Seeking to stem the tide of lost jobs and lost hope in Oklahoma, Republican leaders unveiled details of a landmark workers’ compensation reform plan at the State Capitol on Tuesday, January 25.
“I have watched many Oklahomans lose hope in recent years, as job opportunities move to other states,” says Speaker of the House Todd Hiett, R-Kellyville. “We must make significant strides this year. This is a broken system, and it must be fixed.”
The workers’ compensation reform initiative under House Bill 2046 will fix this broken system. The current system is one of the most expensive in the nation – the 12th highest in costs – and it is rife with waste, fraud and legal nightmares. Only one adjacent state has higher costs: Missouri. And other bordering states are much lower.
House Bill 2046 will address four major reforms:
- Increasing benefits for workers
- Limiting lawyer involvement
- Reducing medical costs for workers
- Increasing marketplace competition
Also attending the press conference were State Senate Republican Floor Leader Glenn Coffee, R-Oklahoma City, and State Senator Scott Pruitt, R-Broken Arrow, who will carry the bill through the Senate.
“Oklahoma’s workers’ compensation system is a terrible burden on our economy that hurts our ability to attract and retain good jobs,” says Senator Coffee. “It's also an embarrassment. Time and time again, when Oklahoma’s leaders try to seek out new potential employers, they hear that the state's workers’ compensation system is simply too litigious and too expensive.”
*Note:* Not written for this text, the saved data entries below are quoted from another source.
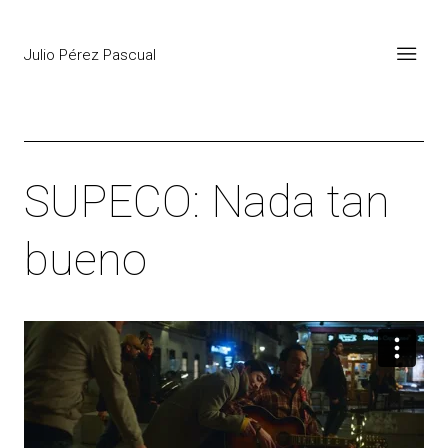
Julio Pérez Pascual
SUPECO: Nada tan
bueno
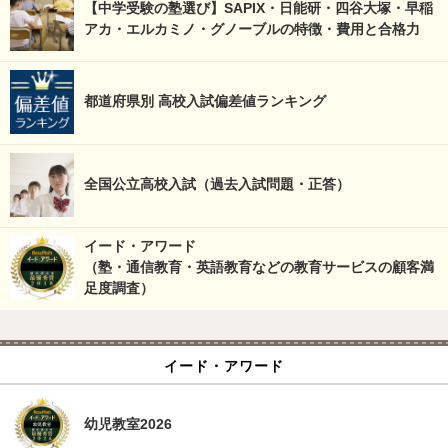
【中学受験の塾選び】SAPIX・日能研・四谷大塚・早稲
アカ・エルカミノ・グノーブルの特徴・費用と合格力
都道府県別 高校入試偏差値ランキング
全国公立高校入試（過去入試問題・正答）
イード・アワード
（塾・通信教育・英語教育などの教育サービスの顧客満
足度調査）
イード・アワード
幼児教室2026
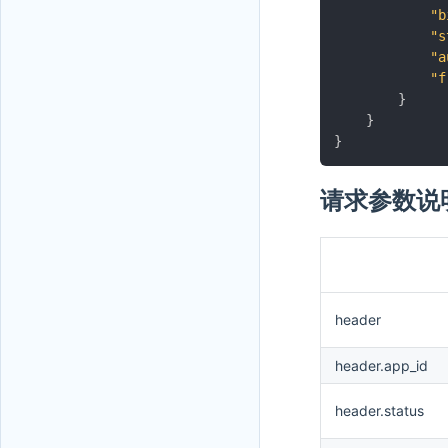
"b
"s
"a
"f
}
}
}
请求参数说
header
header.app_id
header.status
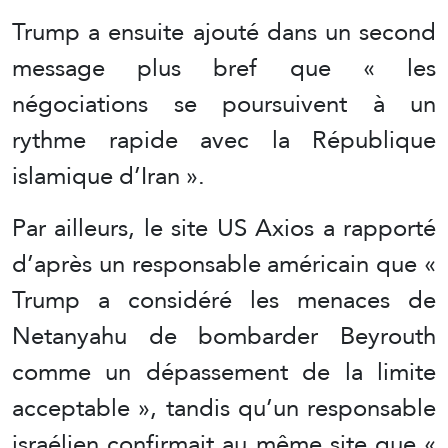
Trump a ensuite ajouté dans un second
message plus bref que « les
négociations se poursuivent à un
rythme rapide avec la République
islamique d’Iran ».
Par ailleurs, le site US Axios a rapporté
d’après un responsable américain que «
Trump a considéré les menaces de
Netanyahu de bombarder Beyrouth
comme un dépassement de la limite
acceptable », tandis qu’un responsable
israélien confirmait au même site que «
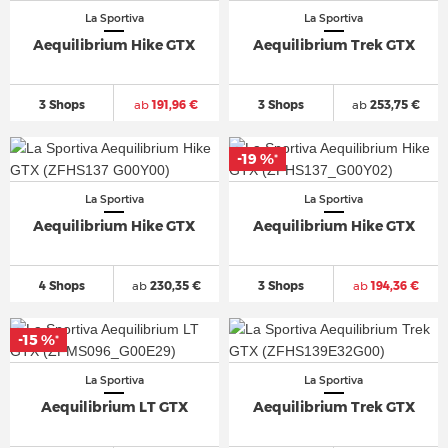
La Sportiva
La Sportiva
Aequilibrium Hike GTX
Aequilibrium Trek GTX
3 Shops
ab
191,96 €
3 Shops
ab
253,75 €
-19 %
-19 %
*
*
La Sportiva
La Sportiva
Aequilibrium Hike GTX
Aequilibrium Hike GTX
4 Shops
ab
230,35 €
3 Shops
ab
194,36 €
-15 %
-15 %
*
*
La Sportiva
La Sportiva
Aequilibrium LT GTX
Aequilibrium Trek GTX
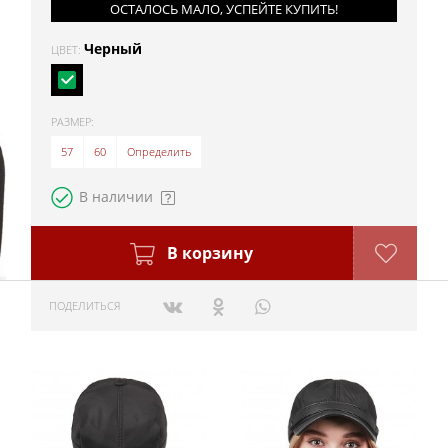
ОСТАЛОСЬ МАЛО, УСПЕЙТЕ КУПИТЬ!
Черный
ЦВЕТ:
РАЗМЕР:
57
60
Определить
В наличии
В корзину
ПОДЕЛИТЬСЯ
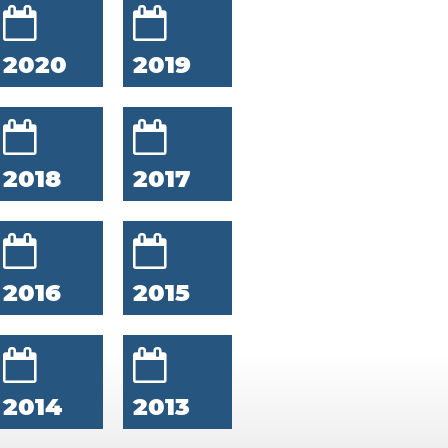
2020
2019
2018
2017
2016
2015
2014
2013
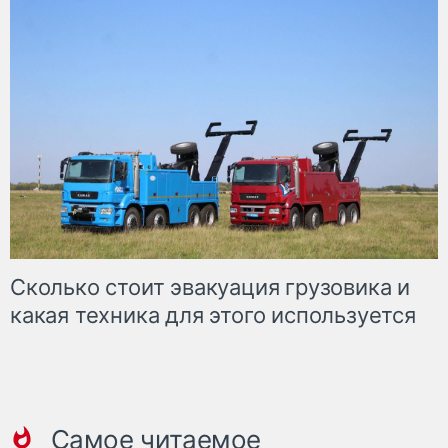
Сколько стоит эвакуация грузовика и
какая техника для этого используется
Самое читаемое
“Our workers’ comp reform plan reduces litigation and medical costs, increases worker benefits, and injects competition into the marketplace for workers compensation insurance,” says Senator Pruitt. “This will make workers comp in Oklahoma less costly to employers and better for injured workers.”
Lieutenant Governor Mary Fallin also appeared at the reform announcement. Fallin has been an advocate of serious workers’ compensation reform for years.
“This must be the year for real, comprehensive workers comp reform,” says Fallin. “Because of my role in pushing for these reforms for the past eight years, I frequently hear from business owners and workers who are increasingly frustrated by our lack of progress. They were especially upset last year when a very good reform bill passed the House by a vote of 95-1 and then killed in the Senate. They aren't going to accept excuses in 2005.”
“This is the most important issue facing our state’s economy,” says Representative Fred Morgan, R-Oklahoma City, who will carry the bill through the House. “The current system lines the pockets of lawyers, while hindering business owners and stripping away job opportunities from workers.”